From time-to-time, competitors approach me before a match and suggest that because it rained the day before or the course was over-seeded a month ago or the mower blades need to be sharpened or the tides have been running higher than normal in Malaysia or their grandmothers have been ill or their balls don’t like bad lies or blah, blah, blah. In all but the rarest of circumstances, we elect to play the ball “down”. No winter rules. No improving the lie.
Why? Because the rules of the game say play it down!
However, I don’t opt to play it down solely so I can be a “good boy” and play by the rules. You know me better than that. The rules say “play it down” for reasons. And here they are – straight out of the USGA Handicap System Manual, Section 7-2.
Such a Local Rule conflicts with the fundamental principle of playing the ball as it lies;
Preferred lies is sometimes adopted under the guise of protecting the course when, in fact, the practical effect is just the opposite – it permits moving the ball to the best turf, from which divots are then taken to injure the course further;
Preferred lies generally tends to lower scores and a Handicap Index, thus penalizing players in competition with players whose scores are made without preferred lies;
Extended use or indiscriminate use of preferred lies will place players at a disadvantage when competing at a course where the ball must be played as it lies.
In a book entitled “How to Cheat in Golf – Confessions of the Handicap Committee Chairman”, the author (one of my favorites) dedicates Chapter Four to “The Biggest Cheat in Golf”. He makes it clear the biggest cheater is the golfer that takes steps of any kind that result in a unjustified lowering of his handicap index. Bumping your ball, improving your lie, and playing “winter rules” means that the biggest cheat in golf is you!
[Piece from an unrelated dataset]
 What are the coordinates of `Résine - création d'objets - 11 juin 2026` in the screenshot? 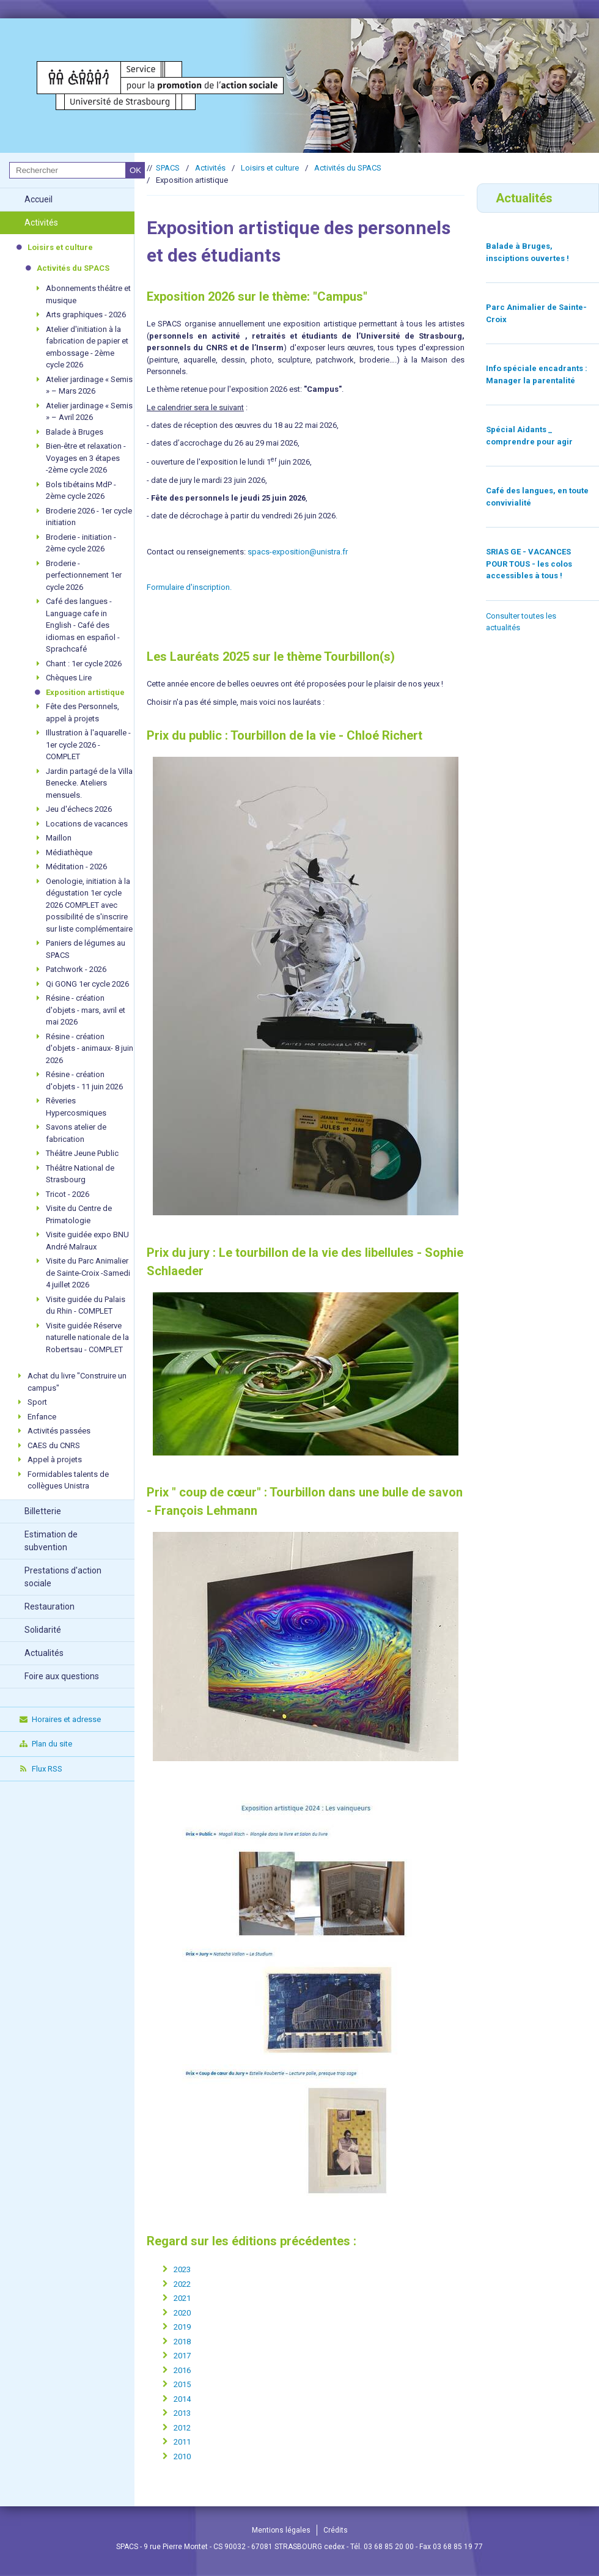 It's located at (84, 1080). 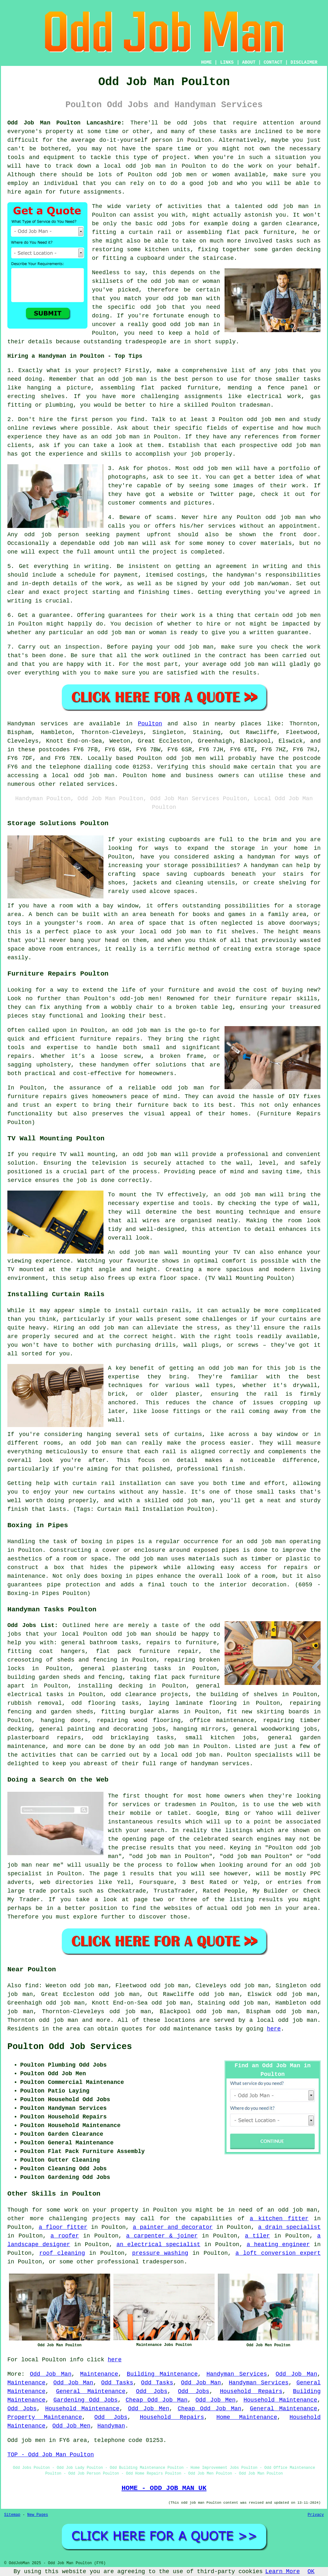 I want to click on Privacy, so click(x=316, y=2515).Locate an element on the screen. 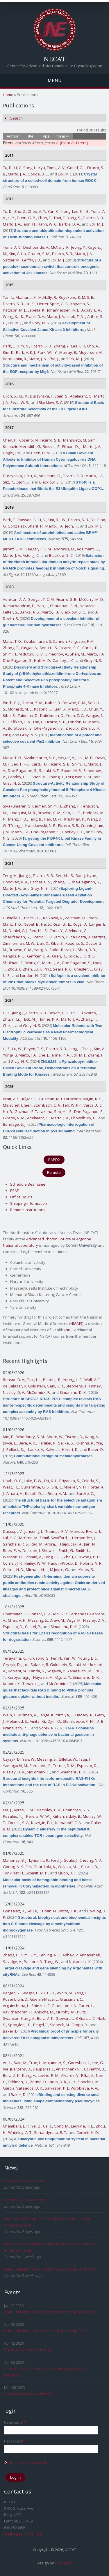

Despite the enjoyable competition, there was something missing. Was it the missed putts? The missed fairways? No, this time it was something bigger – much bigger. We were missing the omnipresent smile of course ranger Big Joe Baldo. Joe died last Tuesday and will be missed by everyone who knew him. To honor Joe, the players in Monday’s group kicked in nearly $500 to be given to Joe’s favorite charity, Boys and Girls Clubs of Metro Phoenix. We’ve got a great bunch of golfers in our group and their generosity is a welcome sign of their big hearts. Even though he was unable to play golf Monday, Pat Collins made a special trip to the course to make sure he contributed to honor Joe. We’re paying it forward in Joe’s name.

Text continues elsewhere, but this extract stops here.